Baumann plays folk tunes, pure and simple: they’re the sort of songs that could be played a century ago or a century in the future and be pretty recognizable. Those barebones arrangements leave nowhere to hide, but Baumann doesn’t need to cover anything up. His evocative baritone deftly conveys nuanced emotion, and he varies his strum patterns enough to make these four songs quite distinct from each other.

The insistent strum pattern of highlight track “Lonely Country” gives the tune a forward motion that beautifully matches the lyrical theme of interstate travel, while the cascading banjo plucking of “This Revolver” provides a fitting backdrop for the smooth, mournful vocals. After a pretty intro, “Better to Be” takes the focus off the strummed instrument and puts in on the poetic, Dylan-esque lyrics. The title track even includes the squeak of fingers against strings; in such a stark environment, the consistent sound counts as a mood-making element in the tune.

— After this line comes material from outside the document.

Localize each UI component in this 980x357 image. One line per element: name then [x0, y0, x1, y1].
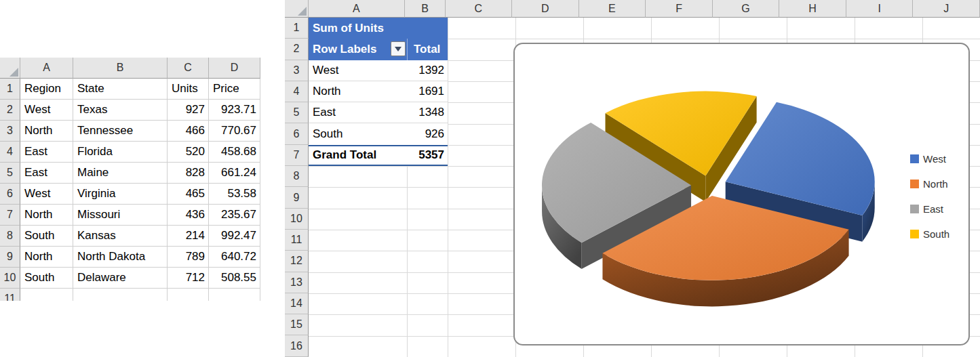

Wild Spaces is another incredible four-song EP from Wolfcryer. Baumann is in a groove right now, turning out raw, passionate folk songs that strike all sorts of nerves. If you’re into evocative vocalists, poetic lyricists, or thoughtful guitar-players (which is to say, if you like any part of singer/songwritering done well), then you’ll be into Wild Spaces. Watch for this project in 2014.